Rare Aphrodisiac

Christmas, 1999 / No. 3

Someday, darling,

all the tigers will be dead and gone

and the sun-dried pricks of our perfect killing machines,

salted and stored

in candy jars

at the Chinese pharmacy,

will be worth millions—

but Christ,

how they killed

on the banks of the Mekong,

bright leaves come alive to rip out the antelope’s throat, oh,

how they rolled out

the low growls

and blood-soaked roars

and savagely fucked by the river at dawn.
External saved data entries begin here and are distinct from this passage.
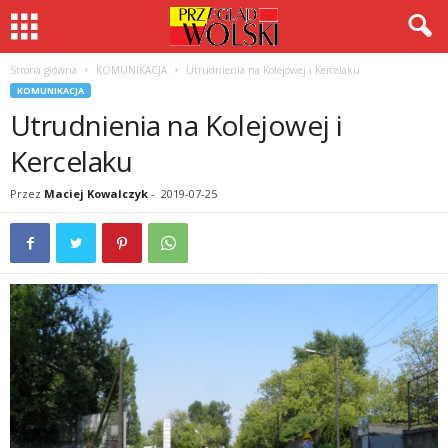
Strona główna
KOMUNIKACJA
Utrudnienia na Kolejowej i Kercelaku
KOMUNIKACJA
Utrudnienia na Kolejowej i
Kercelaku
Przez
Maciej Kowalczyk
-
2019-07-25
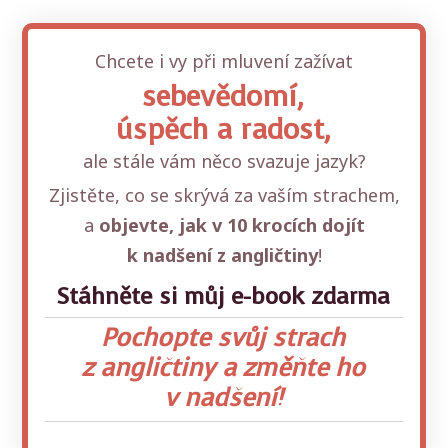
Chcete i vy při mluvení zažívat
sebevědomí,
úspěch a radost,
ale stále vám něco svazuje jazyk?
Zjistěte, co se skrývá za vaším strachem,
a
objevte, jak v 10 krocích dojít
k nadšení z angličtiny
!
Stáhněte si můj e-book zdarma
Pochopte svůj strach
z angličtiny a změňte ho
v nadšení!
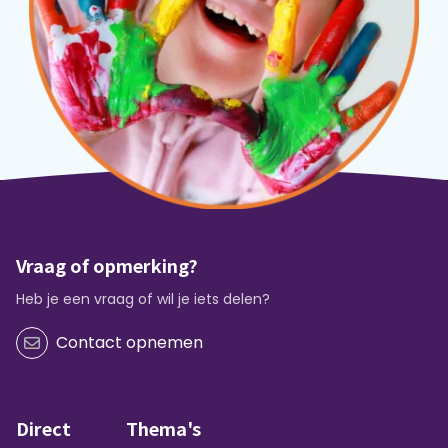
Vraag of opmerking?
Heb je een vraag of wil je iets delen?
Contact opnemen
Direct
Thema's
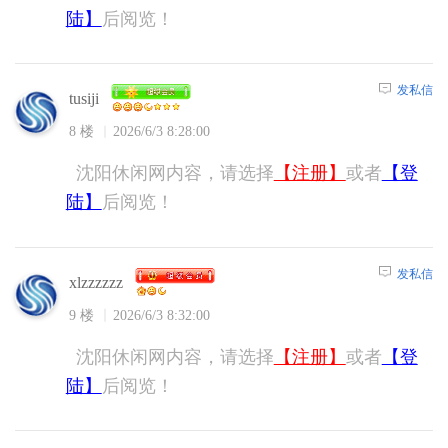
陆】
后阅览！
发私信
tusiji
8 楼
2026/6/3 8:28:00
沈阳休闲网内容，请选择
【注册】
或者
【登
陆】
后阅览！
发私信
xlzzzzzz
9 楼
2026/6/3 8:32:00
沈阳休闲网内容，请选择
【注册】
或者
【登
陆】
后阅览！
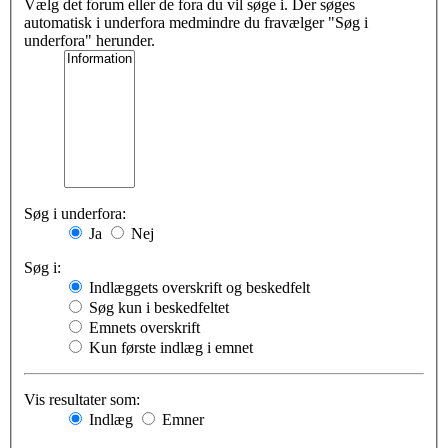
Vælg det forum eller de fora du vil søge i. Der søges
automatisk i underfora medmindre du fravælger "Søg i
underfora" herunder.
Søg i underfora:
Ja
Nej
Søg i:
Indlæggets overskrift og beskedfelt
Søg kun i beskedfeltet
Emnets overskrift
Kun første indlæg i emnet
Vis resultater som:
Indlæg
Emner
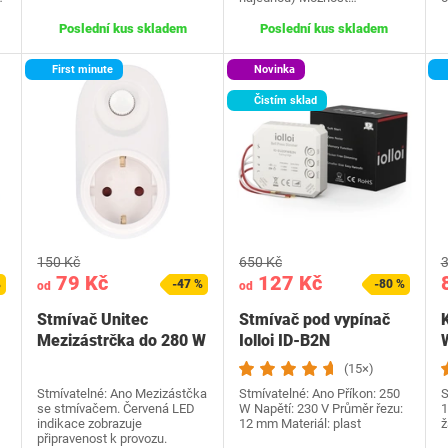
Poslední kus skladem
Poslední kus skladem
First minute
Novinka
Čistím sklad
150 Kč
650 Kč
3
79 Kč
127 Kč
%
-47 %
-80 %
od
od
Stmívač Unitec
Stmívač pod vypínač
K
Mezizástrčka do 280 W
Iolloi ID-B2N
Bílá
(15×)
Stmívatelné: Ano Mezizástčka
Stmívatelné: Ano Příkon: 250
S
se stmívačem. Červená LED
W Napětí: 230 V Průměr řezu:
1
indikace zobrazuje
12 mm Materiál: plast
ž
připravenost k provozu.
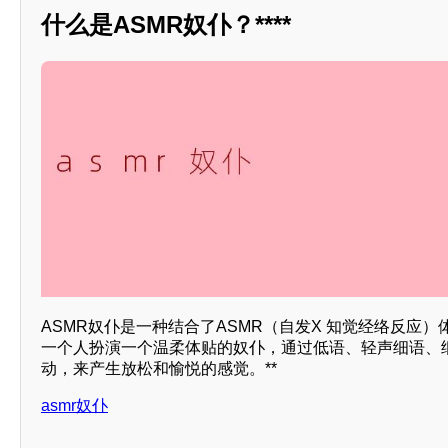
什么是ASMR奴仆？****
ASMR奴仆是一种结合了ASMR（自发X 知觉经络反应）
一个人扮演一个温柔体贴的奴仆，通过低语、轻声细语、
动，来产生放松和愉悦的感觉。**
asmr奴仆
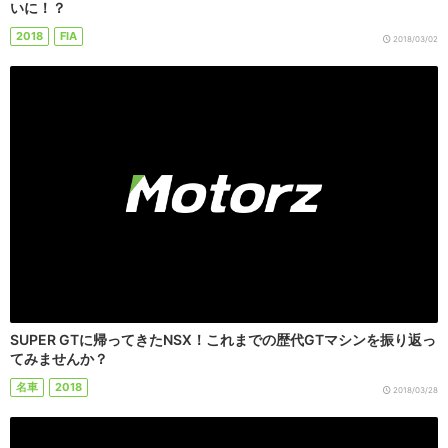
いに！？
2018
FIA
2018/03/02
SUPER GTに帰ってきたNSX！これまでの歴代GTマシンを振り返っ
てみませんか？
名車
2018
2018/03/28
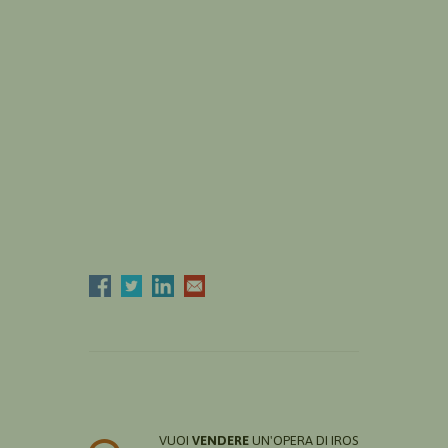
VUOI
VENDERE
UN'OPERA DI IROS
Perhaps this occurred to me

because there was a picture of a tiger

at the party where we met,

awash in pink martinis,

and the night,

as we stepped into it,

kissing,

was purely mammalian, darling,

the temperature of blood,

and for days I could still see the purple

teeth marks you left in my shoulder.

They were my proof.

At least I had proof.

Still,

I can’t pinpoint exactly when it occurred to me,

but it did occur to me—

when the young men in white shirts

finally bag the last tiger,

when the wily beast rears up

against the leveling of rifles,

and the jungle stands still

pretending not to notice,

when the sad bastard

rumbles the last word for his kind,

a spiteful cry

that will go unrecorded,

when the triggers are squeezed

and the poor thing jitters into oblivion, biting

at the pain before the end, biting the slick holes

flamed into his coat,

as the young men watch the last tiger

violently try to escape his own brain, the killing brain

in paroxysms, at the last, at the end,

before they finally skin him, slice out

that long thin cock for a fortune,

it occurred to me—

when that happens,

the moment the tiger falls, that you might be beside me,

somewhere, consoling me

for some other,

unrelated sadness:

a dying friend, a bad prognosis, an accident,

something horrible,

and you would be the mate to my unhappiness,

but I’m sorry, darling, no, I can’t

remember exactly

when that might have occurred to me.